■ **DATASET RECORDS**
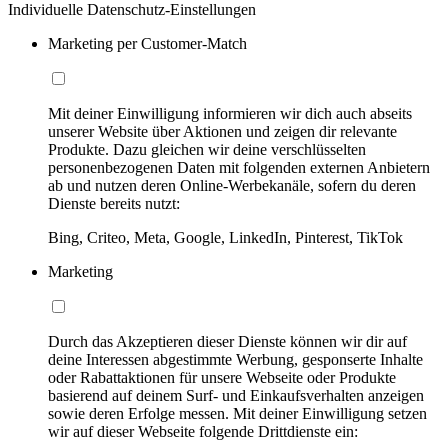
Individuelle Datenschutz-Einstellungen
Marketing per Customer-Match
Mit deiner Einwilligung informieren wir dich auch abseits
unserer Website über Aktionen und zeigen dir relevante
Produkte. Dazu gleichen wir deine verschlüsselten
personenbezogenen Daten mit folgenden externen Anbietern
ab und nutzen deren Online-Werbekanäle, sofern du deren
Dienste bereits nutzt:
Bing, Criteo, Meta, Google, LinkedIn, Pinterest, TikTok
Marketing
Durch das Akzeptieren dieser Dienste können wir dir auf
deine Interessen abgestimmte Werbung, gesponserte Inhalte
oder Rabattaktionen für unsere Webseite oder Produkte
basierend auf deinem Surf- und Einkaufsverhalten anzeigen
sowie deren Erfolge messen. Mit deiner Einwilligung setzen
wir auf dieser Webseite folgende Drittdienste ein:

■ **PROBLEM**
Give the data back exactly, omitting all pictures.

■ **FINISHED EXERCISE**
Individuelle Datenschutz-Einstellungen
Marketing per Customer-Match
Mit deiner Einwilligung informieren wir dich auch abseits
unserer Website über Aktionen und zeigen dir relevante
Produkte. Dazu gleichen wir deine verschlüsselten
personenbezogenen Daten mit folgenden externen Anbietern
ab und nutzen deren Online-Werbekanäle, sofern du deren
Dienste bereits nutzt:
Bing, Criteo, Meta, Google, LinkedIn, Pinterest, TikTok
Marketing
Durch das Akzeptieren dieser Dienste können wir dir auf
deine Interessen abgestimmte Werbung, gesponserte Inhalte
oder Rabattaktionen für unsere Webseite oder Produkte
basierend auf deinem Surf- und Einkaufsverhalten anzeigen
sowie deren Erfolge messen. Mit deiner Einwilligung setzen
wir auf dieser Webseite folgende Drittdienste ein:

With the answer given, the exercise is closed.